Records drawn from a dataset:
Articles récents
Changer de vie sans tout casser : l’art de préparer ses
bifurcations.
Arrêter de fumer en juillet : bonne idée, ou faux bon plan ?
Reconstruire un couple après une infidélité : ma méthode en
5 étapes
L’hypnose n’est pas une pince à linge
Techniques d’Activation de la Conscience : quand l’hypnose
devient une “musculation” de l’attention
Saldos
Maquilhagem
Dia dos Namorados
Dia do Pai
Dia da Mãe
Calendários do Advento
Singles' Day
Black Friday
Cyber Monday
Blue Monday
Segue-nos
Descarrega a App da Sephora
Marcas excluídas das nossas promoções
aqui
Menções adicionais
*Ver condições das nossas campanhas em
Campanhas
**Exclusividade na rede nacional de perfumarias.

---

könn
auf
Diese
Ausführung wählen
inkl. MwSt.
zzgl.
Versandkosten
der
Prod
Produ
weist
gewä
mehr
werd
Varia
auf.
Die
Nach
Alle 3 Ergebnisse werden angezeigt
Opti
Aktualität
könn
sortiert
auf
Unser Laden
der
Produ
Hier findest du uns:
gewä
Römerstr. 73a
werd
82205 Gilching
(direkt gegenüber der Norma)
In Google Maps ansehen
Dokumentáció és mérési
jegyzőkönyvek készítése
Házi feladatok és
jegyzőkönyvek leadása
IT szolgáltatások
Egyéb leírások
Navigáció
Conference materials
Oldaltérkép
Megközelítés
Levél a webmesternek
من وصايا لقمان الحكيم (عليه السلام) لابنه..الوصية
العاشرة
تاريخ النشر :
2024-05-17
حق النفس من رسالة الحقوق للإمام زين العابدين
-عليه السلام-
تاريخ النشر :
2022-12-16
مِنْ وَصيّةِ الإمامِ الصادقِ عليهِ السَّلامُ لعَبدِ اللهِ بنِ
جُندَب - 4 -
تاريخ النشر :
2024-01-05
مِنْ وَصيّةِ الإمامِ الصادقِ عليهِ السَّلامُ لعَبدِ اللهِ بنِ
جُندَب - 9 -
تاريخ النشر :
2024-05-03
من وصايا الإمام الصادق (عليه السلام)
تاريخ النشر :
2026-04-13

--

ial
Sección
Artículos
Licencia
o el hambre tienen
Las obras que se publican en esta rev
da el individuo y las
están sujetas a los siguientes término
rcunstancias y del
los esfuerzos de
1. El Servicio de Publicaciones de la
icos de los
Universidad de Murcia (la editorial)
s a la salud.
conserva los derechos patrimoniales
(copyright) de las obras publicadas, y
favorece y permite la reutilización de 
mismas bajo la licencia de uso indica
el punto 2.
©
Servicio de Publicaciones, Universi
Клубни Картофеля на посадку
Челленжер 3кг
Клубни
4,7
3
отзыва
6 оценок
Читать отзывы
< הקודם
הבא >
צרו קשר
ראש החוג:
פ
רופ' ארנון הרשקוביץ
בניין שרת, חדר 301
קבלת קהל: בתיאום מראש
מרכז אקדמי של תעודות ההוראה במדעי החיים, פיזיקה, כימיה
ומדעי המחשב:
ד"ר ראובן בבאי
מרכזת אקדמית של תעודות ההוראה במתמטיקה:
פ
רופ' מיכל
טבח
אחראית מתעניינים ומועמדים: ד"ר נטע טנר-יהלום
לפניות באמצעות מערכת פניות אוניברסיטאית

§ What you will do: Lines holding the string "عليه" must be copied out of the entries above.

§ Result of the exercise:
من وصايا لقمان الحكيم (عليه السلام) لابنه..الوصية
-عليه السلام-
مِنْ وَصيّةِ الإمامِ الصادقِ عليهِ السَّلامُ لعَبدِ اللهِ بنِ
مِنْ وَصيّةِ الإمامِ الصادقِ عليهِ السَّلامُ لعَبدِ اللهِ بنِ
من وصايا الإمام الصادق (عليه السلام)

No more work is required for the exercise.